Why it matters:Over-indexing causes maintenance headaches and performance degradation.
Quick: Does indexing a boolean field always improve query speed? Commit yes or no.
Common Belief:Indexing boolean or low-cardinality fields always helps.
Tap to reveal reality
Reality:Indexes on low-cardinality fields rarely improve queries and add overhead.
Why it matters:Misusing indexes wastes resources and complicates query planning.
Quick: Should small collections always have indexes? Commit yes or no.
Common Belief:Small collections always benefit from indexes.
Tap to reveal reality
Reality:Small collections often do not need indexes because full scans are fast.

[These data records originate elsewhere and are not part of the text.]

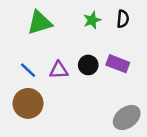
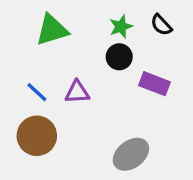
black semicircle: (123, 19) -> (161, 25), turned 132
black circle: (88, 65) -> (119, 57), moved
gray ellipse: (127, 118) -> (131, 154), moved

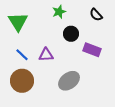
green star: (121, 27) -> (59, 12), moved
green triangle: (52, 30) -> (18, 22), moved, turned -45
gray ellipse: (131, 154) -> (69, 81), moved

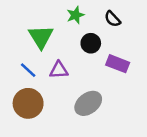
black semicircle: (96, 15) -> (113, 19), moved
green triangle: (18, 22) -> (41, 37), moved

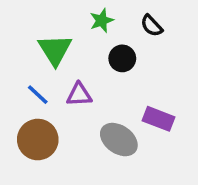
purple rectangle: (118, 64) -> (159, 119), moved
gray ellipse: (88, 103) -> (119, 140), turned 72

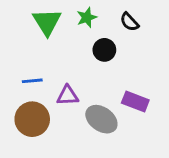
green triangle: (55, 50) -> (47, 22), moved
blue line: (38, 95) -> (32, 81), turned -48
purple triangle: (79, 95) -> (68, 96), moved

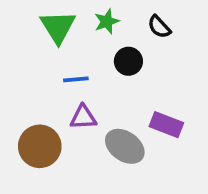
blue line: (32, 81) -> (76, 79), moved

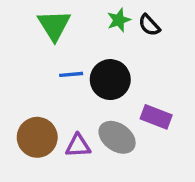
green star: (107, 21) -> (119, 20), moved
black circle: (128, 61) -> (110, 80), moved, size x1.5
purple triangle: (83, 117) -> (78, 146), moved

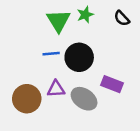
green triangle: (54, 25) -> (58, 21), moved
black semicircle: (149, 25) -> (122, 18), moved
purple triangle: (78, 146) -> (56, 89), moved

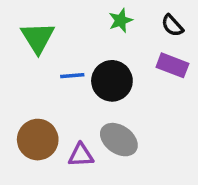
green triangle: (58, 21) -> (38, 38), moved
purple rectangle: (112, 84) -> (172, 65), moved
purple triangle: (56, 89) -> (81, 155), moved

Why it matters:Unnecessary indexes add complexity and slow down writes for no gain.
Expert Zone
1
Index intersection allows MongoDB to combine multiple indexes to satisfy a query, but over-indexing can confuse the optimizer and reduce performance.
2
Partial indexes can reduce index size and write overhead by indexing only documents that meet a filter condition, useful when only a subset of data is queried frequently.
3
TTL (Time To Live) indexes automatically remove expired documents, but adding TTL indexes unnecessarily can cause unexpected deletions and overhead.
When NOT to use
Avoid indexing fields with low cardinality, rarely queried fields, or in write-heavy collections where write speed is critical. Instead, consider schema redesign, caching, or using aggregation pipelines without indexes.
Production Patterns
In production, teams monitor query patterns and index usage with MongoDB tools, regularly remove unused indexes, and use compound or partial indexes to optimize performance while minimizing overhead.
Connections
Caching
Alternative optimization technique
Knowing when not to index helps you decide when to use caching to speed up data access without adding index overhead.
Data Normalization
Schema design impacts indexing needs
Understanding schema design helps reduce unnecessary indexes by organizing data efficiently.
Operating System File Caching
Underlying system affects index performance
Knowing how OS caches files helps explain why indexes sometimes perform differently in production.
Common Pitfalls
#1Indexing every field without considering query patterns.
Wrong approach:db.collection.createIndex({ field1: 1 }); db.collection.createIndex({ field2: 1 }); db.collection.createIndex({ field3: 1 }); // and so on for every field
Correct approach:db.collection.createIndex({ field1: 1 }); // only index fields used often in queries
Root cause:Misunderstanding that more indexes always improve performance.
#2Indexing low-cardinality fields like booleans.
Wrong approach:db.collection.createIndex({ isActive: 1 }); // isActive is true/false
Correct approach:// Avoid indexing isActive unless combined in a compound index with higher cardinality fields
Root cause:Not knowing that indexes on fields with few unique values are ineffective.
#3Adding indexes on small collections unnecessarily.
Wrong approach:db.smallCollection.createIndex({ name: 1 }); // collection has only 10 documents
Correct approach:// Skip index; full collection scan is fast enough
Root cause:Assuming indexes always help regardless of data size.
Key Takeaways
Indexes speed up queries but slow down writes and consume storage, so use them wisely.
Avoid indexing fields with few unique values or those rarely used in queries to prevent wasted resources.
Small collections often do not need indexes because scanning all documents is fast.
Write-heavy workloads benefit from fewer indexes to maintain fast data changes.
Regularly review and remove unused indexes in production to keep your database efficient.